NYT Reporter Revisits Unsolved Slaying With ‘The Coldest Case In Laramie’

Hit true-crime podcast delves into 1985 stabbing murder of UW student Shelli Wiley

New York Times reporter Kim Barker recounts her adolescence in Laramie amidst an unsolved murder case in "The Coldest Case in Laramie." (Courtesy photo from Serial Productions)

By Ellen Fike

Special to the Wyoming Truth


A new podcast shines light on a 38-year-old Wyoming murder mystery while also exploring themes of memory, justice and much more.

“The Coldest Case in Laramie” is an audio documentary by Serial Productions and hosted by veteran New York Times reporter Kim Barker. It examines the 1985 unsolved murder of Shelli Wiley, a University of Wyoming student who was stabbed to death in her apartment, which was then set on fire.

Serial Productions is known for its thorough investigations of other unsolved cases, such as the Hae Min Lee mystery featured in the first season of the hit podcast “Serial” in 2015. Adnan Syed, the convicted murderer in that case, was released from prison in 2022, partially due to the reporting in “Serial”, after spending 23 years behind bars. The production company was purchased by the Timesin 2020.

“The Coldest Case in Laramie” is an unconventional true-crime podcast about an unsolved murder of a University of Wyoming student in 1985. (Courtesy photo from Serial Productions)

Barker described “The Coldest Case in Laramie” as a “quest story,” one that sees the adult Barker return to Laramie, where she lived as a teen for several years in the 1980s, to figure out why the police investigation of a brutal murder fell apart and went unsolved for decades.

“It really turns into something else, more of a meditation on memory, the stories we tell ourselves, and I think [the show] becomes much grayer by the end,” Barker told the Wyoming Truth. “I’ve meditated on [the case] for a long time, it’s something that really sat with me.”

Stark portrait of Laramie

Despite moving away from Wyoming in her teen years, Barker never forgot the Wiley case. In January 2021, when she was planning her Times projects for the year, it came back to her. “The Coldest Case” was intended to be a side project, something Barker could work on while she tackled her normal beat: policing in America.

In just a week after the podcast dropped all eight episodes online, it’s become one of the most talked-about shows online. Some outlets that have covered the podcast include NPR, The Guardian and Vulture.

But not all of the buzz about “Coldest Case” has been positive. When the trailer for the show dropped in mid-February, some Wyoming residents online did not take too kindly to Barker’s memory of Laramie being a “mean town.”  

“I get that true crime relies on painting a picture of grit and rough edges, but Laramie, Wyo. is a pretty lovely place…despite what the [New York Times] says about it,” KUNC reporter Luke Runyon tweeted in late February, just before the podcast was released. “The people I’ve met there happen to be some of the warmest I know, despite the cold weather.”

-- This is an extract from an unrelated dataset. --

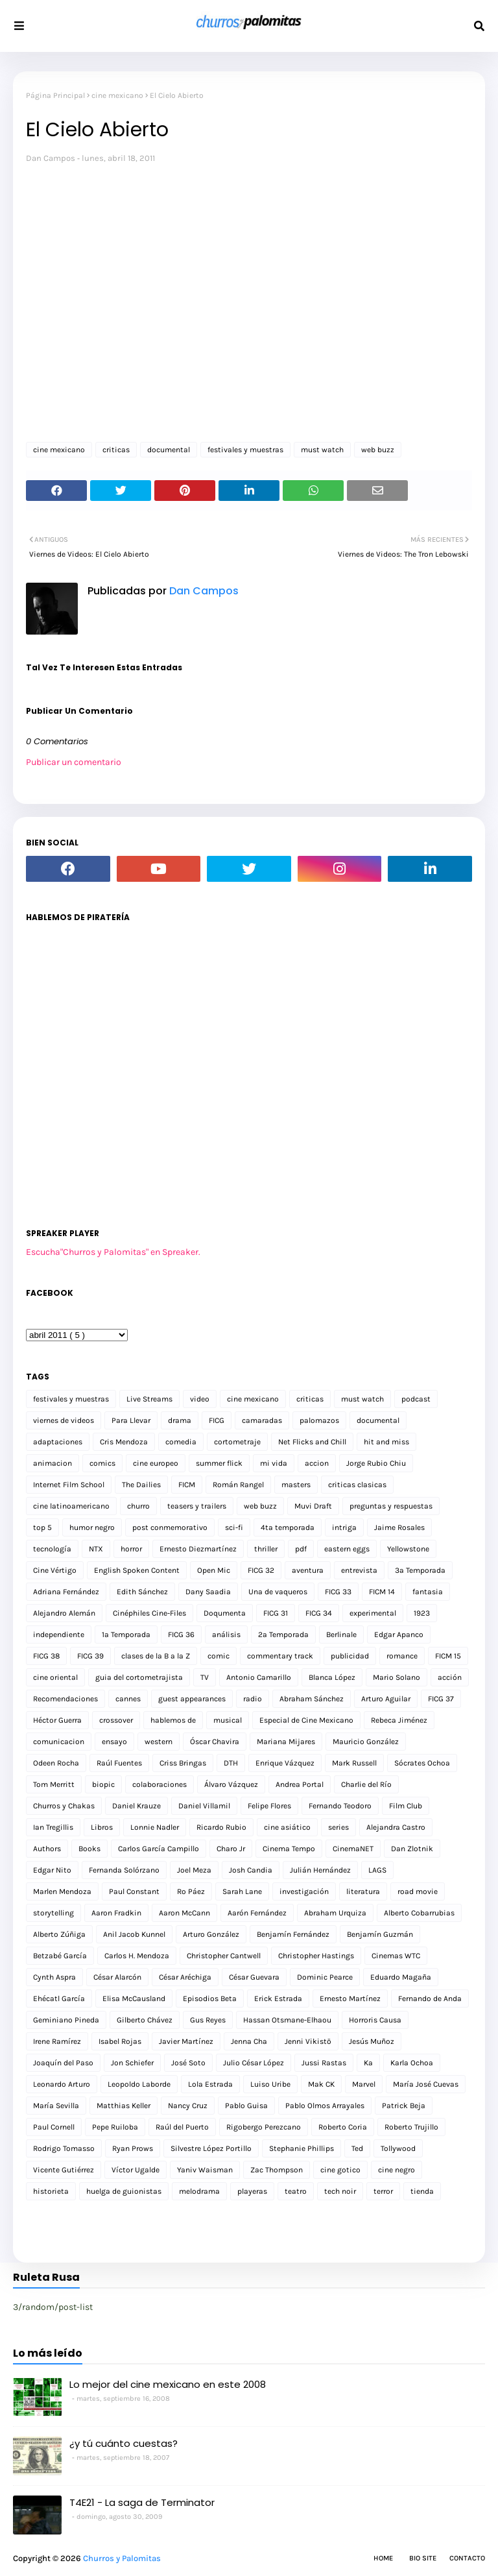  Describe the element at coordinates (155, 1655) in the screenshot. I see `clases de la B a la Z` at that location. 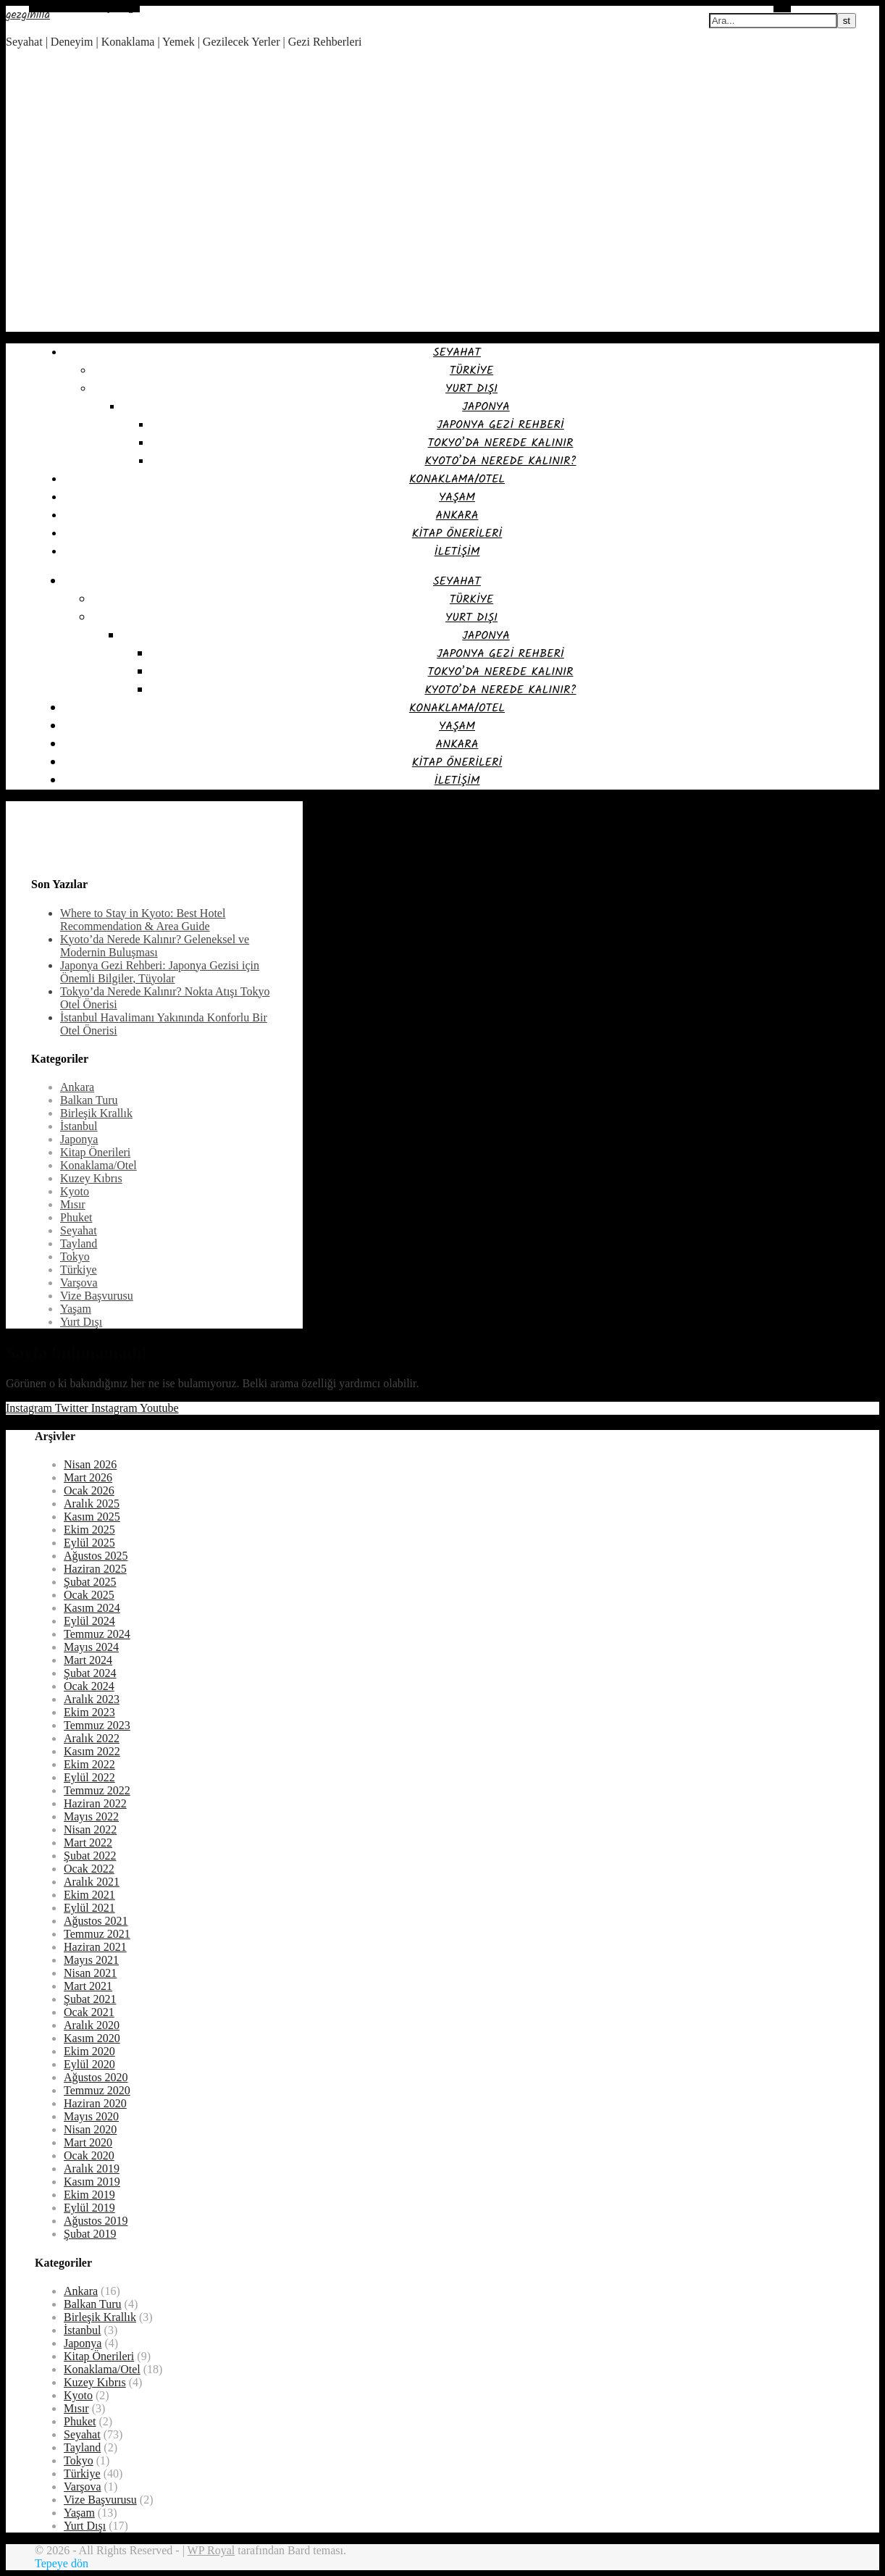 The height and width of the screenshot is (2576, 885). Describe the element at coordinates (471, 370) in the screenshot. I see `Türkiye` at that location.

Still, Barker has tried to engage with anyone who might have misgivings about the podcast, encouraging them to give it a listen before judging her memories of the city too harshly.

“This is how I remember the town,” she said. “It’s a big reason I wanted to go back [to this case], because there was this mean, horrible thing that happened when I was 14 years old, and I want to go take a look at that. I totally get what people are saying when they hear that description of the town, but I try to tell people that what they’re feeling is valid… If they give the show a chance, it ends up being a lot more nuanced.”

After making multiple trips to Laramie with show producer Alvin Melathe, Barker felt comfortable in saying the city is much different than when she lived there nearly 40 years ago.

‘Something visceral’

Barker, Melathe and show executive producer Julie Snyder walked a fine line when reporting and producing the podcast. They wanted to tell an important story about Wiley’s murder and its investigation without making the story salacious. The 30-minute episodes feature interviews with Wiley’s relatives, friends and law enforcement officers, among others. 

“[Serial Productions and the Times] were very interested in Kim trying to get the bottom of a ‘cover up’ rather than talking about the murder of a young woman,” Melathe told the Wyoming Truth. “There are things you need to know about the murder, but only in the context of the investigation. It’s tricky.”

Barker hopes that “Coldest Case” listeners will walk away from the series understanding that Wiley was a real person with hopes and dreams—not merely a “popular co-ed,” as she was described in news reports at the time of her murder.

“She was smart. She was a daughter of Laramie. She was one of the only women in her engineering or industrial management classes at UW,” Barker said. “But she was usually described as ‘popular.’ Or she was shamed for dating a Black guy or two, almost like it was a reason to dismiss her, like she deserved what happened to her.”

Melathe wants listeners to consider what “certainty” really means.

“It would be nice if people came away from the show feeling like they might hear something visceral, but they should also sit with that for a second and not immediately assume,” he said. “People start retrofitting their memories around a story that feels seductive and convincing.”

All eight episodes of “The Coldest Case in Laramie” are available via Apple Music, Spotify and other podcast streaming services.